Muchas personas optan por lavar su auto en casa, ya sea por ahorro, practicidad o gusto personal. Sin embargo, acciones que parecen inofensivas pueden causar daños acumulativos en la pintura. A diferencia de un golpe o un rayón puntual, el desgaste provocado por un mal lavado es silencioso y progresivo, y con el tiempo termina opacando el brillo y dejando marcas finas visibles bajo la luz.
Lavar con la chapa caliente o bajo el sol directo es uno de los errores más comunes. Cuando la superficie está caliente, el agua y el shampoo se evaporan rápido, dejando marcas y obligando a frotar de más, lo que genera rayones. Se recomienda lavar a la sombra y con la carrocería fría, evitando hacerlo justo después de conducir.
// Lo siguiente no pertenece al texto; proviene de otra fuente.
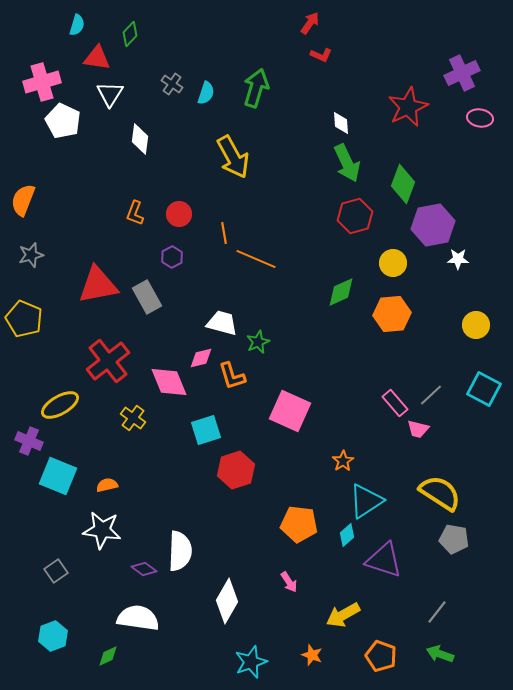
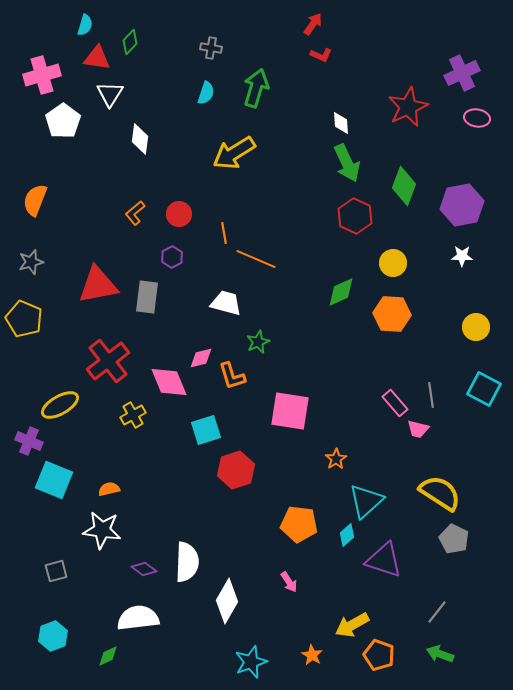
red arrow at (310, 23): moved 3 px right, 1 px down
cyan semicircle at (77, 25): moved 8 px right
green diamond at (130, 34): moved 8 px down
pink cross at (42, 82): moved 7 px up
gray cross at (172, 84): moved 39 px right, 36 px up; rotated 25 degrees counterclockwise
pink ellipse at (480, 118): moved 3 px left
white pentagon at (63, 121): rotated 12 degrees clockwise
yellow arrow at (233, 157): moved 1 px right, 4 px up; rotated 87 degrees clockwise
green diamond at (403, 184): moved 1 px right, 2 px down
orange semicircle at (23, 200): moved 12 px right
orange L-shape at (135, 213): rotated 30 degrees clockwise
red hexagon at (355, 216): rotated 20 degrees counterclockwise
purple hexagon at (433, 225): moved 29 px right, 20 px up
gray star at (31, 255): moved 7 px down
white star at (458, 259): moved 4 px right, 3 px up
gray rectangle at (147, 297): rotated 36 degrees clockwise
orange hexagon at (392, 314): rotated 9 degrees clockwise
white trapezoid at (222, 323): moved 4 px right, 20 px up
yellow circle at (476, 325): moved 2 px down
gray line at (431, 395): rotated 55 degrees counterclockwise
pink square at (290, 411): rotated 15 degrees counterclockwise
yellow cross at (133, 418): moved 3 px up; rotated 25 degrees clockwise
orange star at (343, 461): moved 7 px left, 2 px up
cyan square at (58, 476): moved 4 px left, 4 px down
orange semicircle at (107, 485): moved 2 px right, 4 px down
cyan triangle at (366, 501): rotated 9 degrees counterclockwise
gray pentagon at (454, 539): rotated 16 degrees clockwise
white semicircle at (180, 551): moved 7 px right, 11 px down
gray square at (56, 571): rotated 20 degrees clockwise
yellow arrow at (343, 615): moved 9 px right, 10 px down
white semicircle at (138, 618): rotated 15 degrees counterclockwise
orange star at (312, 655): rotated 10 degrees clockwise
orange pentagon at (381, 656): moved 2 px left, 1 px up
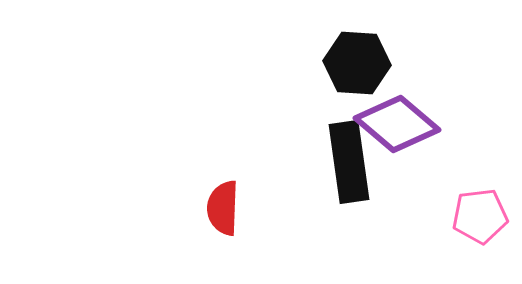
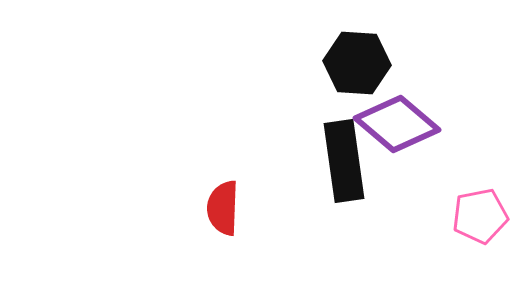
black rectangle: moved 5 px left, 1 px up
pink pentagon: rotated 4 degrees counterclockwise
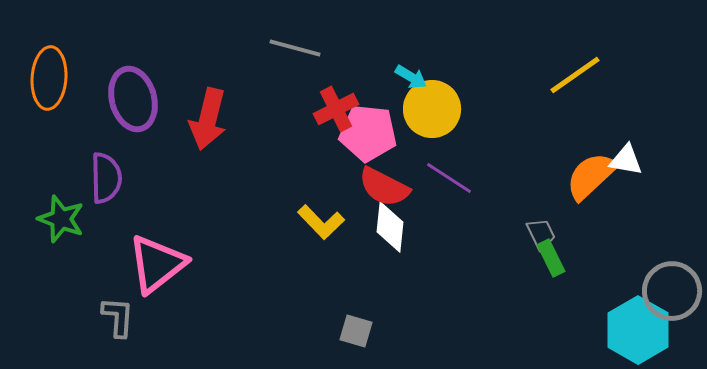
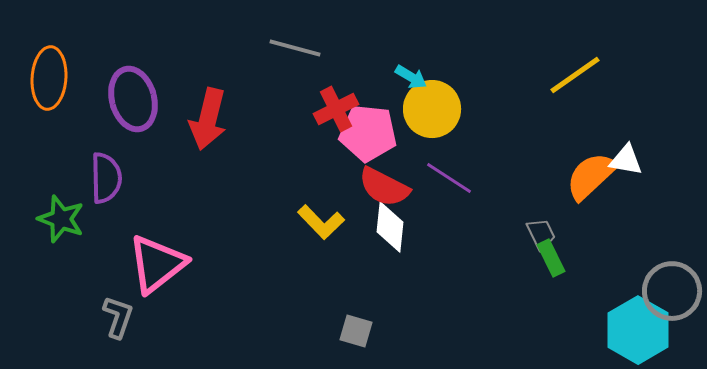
gray L-shape: rotated 15 degrees clockwise
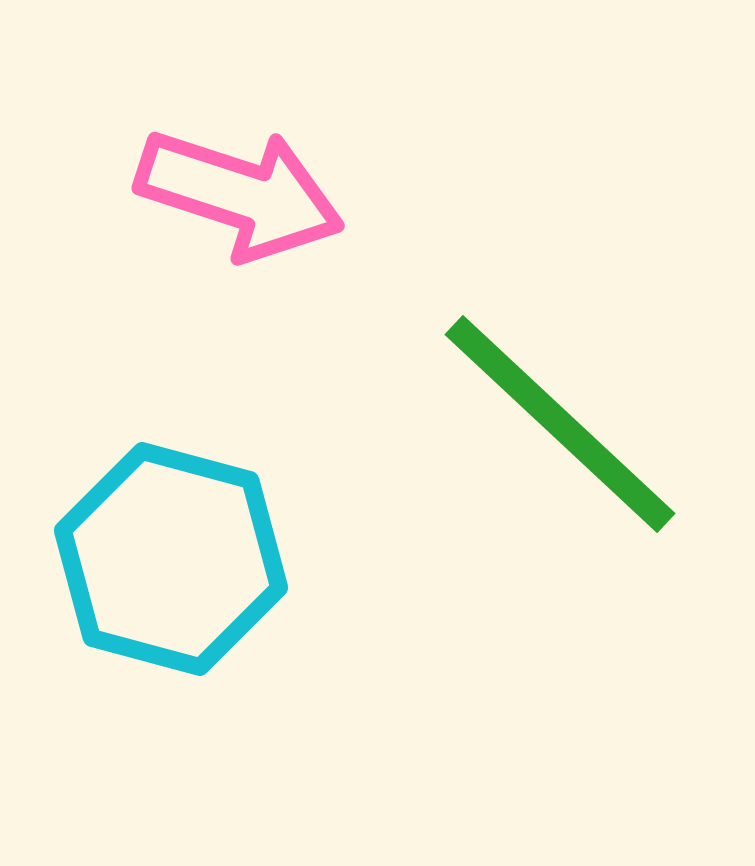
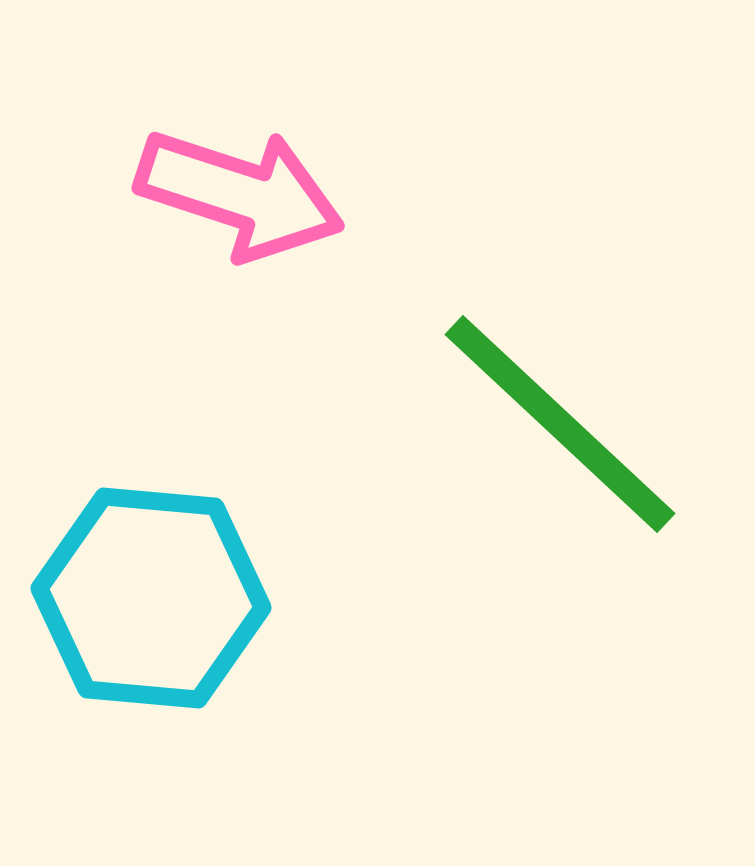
cyan hexagon: moved 20 px left, 39 px down; rotated 10 degrees counterclockwise
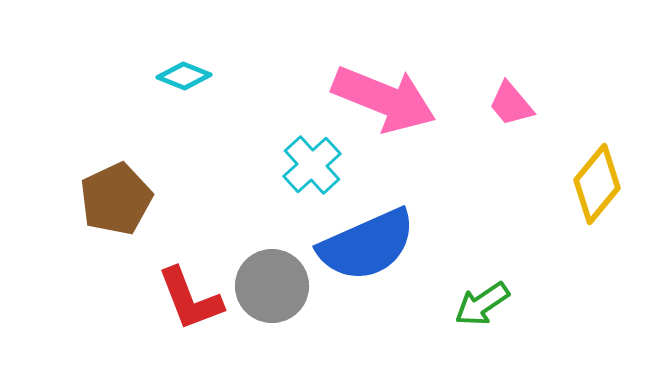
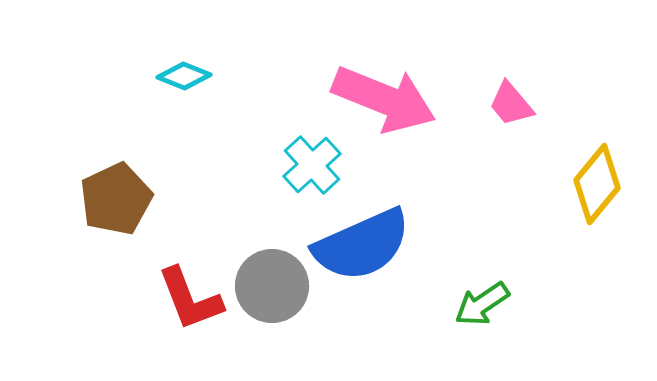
blue semicircle: moved 5 px left
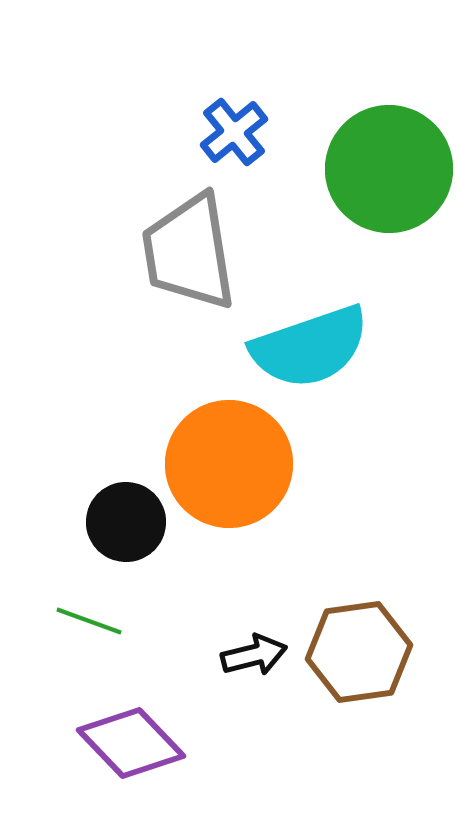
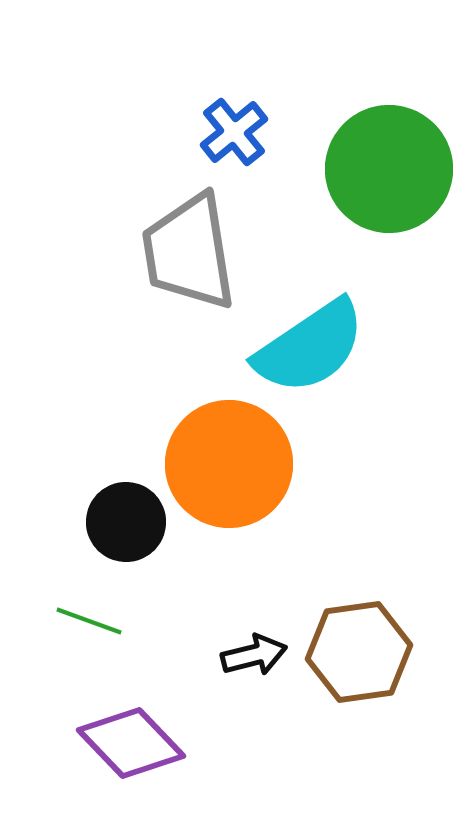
cyan semicircle: rotated 15 degrees counterclockwise
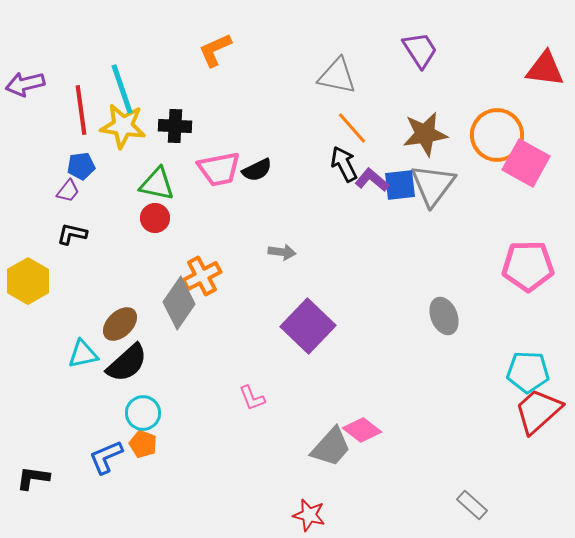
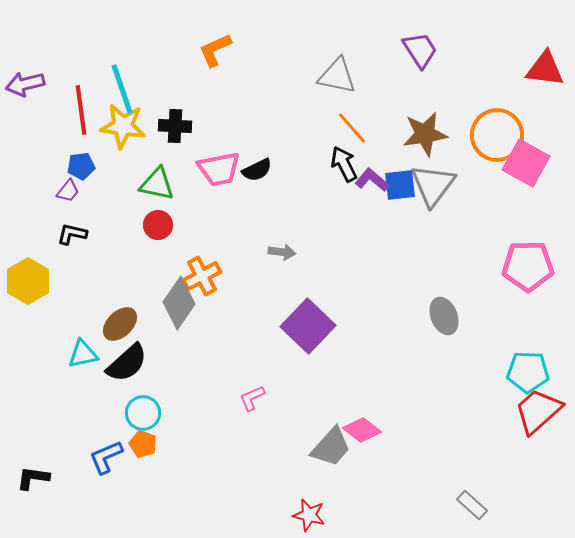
red circle at (155, 218): moved 3 px right, 7 px down
pink L-shape at (252, 398): rotated 88 degrees clockwise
Usar detergente de cocina u otros productos domésticos también es frecuente. Aunque limpian bien, no están formulados para la pintura automotriz: su poder desengrasante puede eliminar la cera o capas protectoras, dejando la superficie más expuesta al sol, la contaminación y la suciedad.
Subestimar las herramientas es otro error. Esponjas comunes, trapos viejos o cepillos pueden retener tierra y partículas que actúan como una lija fina sobre la pintura. El daño se acumula con cada lavado, aunque no se perciba en el momento.
Frotar sin enjuagar antes es igualmente perjudicial. Si el auto tiene polvo, barro o restos de tierra, estos deben retirarse primero con abundante agua. Frotar directamente sobre la suciedad seca multiplica el riesgo de rayar el barniz, incluso con buenos productos.
Usar un solo balde para todo el proceso es otro punto crítico. Cada pasada del guante recoge partículas que, si no se eliminan, vuelven a la pintura. Se recomienda separar el agua jabonosa del agua de enjuague para reducir el arrastre de suciedad.
Mezclar carrocería y llantas con los mismos elementos tampoco es aconsejable. Las ruedas concentran polvo de freno, partículas metálicas y arena; llevarlos a la carrocería casi garantiza marcas visibles con el tiempo.
Finalmente, el secado puede ser tan agresivo como un mal lavado. Arrastrar una toalla áspera o sucia, o ejercer demasiada presión, puede marcar la pintura incluso después de un lavado correcto.